■ Work order: Among the records, find the lines that hold the string "برای" and return them.

[Saved entries]
# # # #
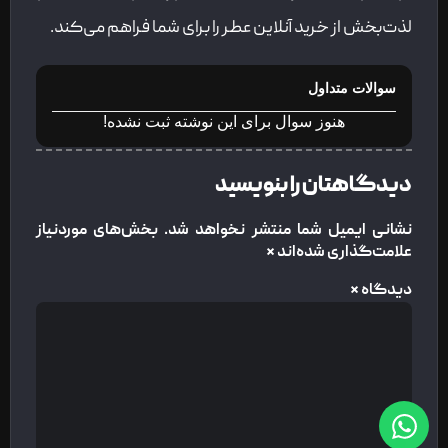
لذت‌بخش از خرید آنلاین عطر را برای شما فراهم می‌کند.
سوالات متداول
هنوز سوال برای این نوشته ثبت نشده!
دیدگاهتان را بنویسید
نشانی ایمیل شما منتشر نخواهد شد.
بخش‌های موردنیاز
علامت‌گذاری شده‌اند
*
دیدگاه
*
# # # #
■ Output for this exercise:
لذت‌بخش از خرید آنلاین عطر را برای شما فراهم می‌کند.
هنوز سوال برای این نوشته ثبت نشده!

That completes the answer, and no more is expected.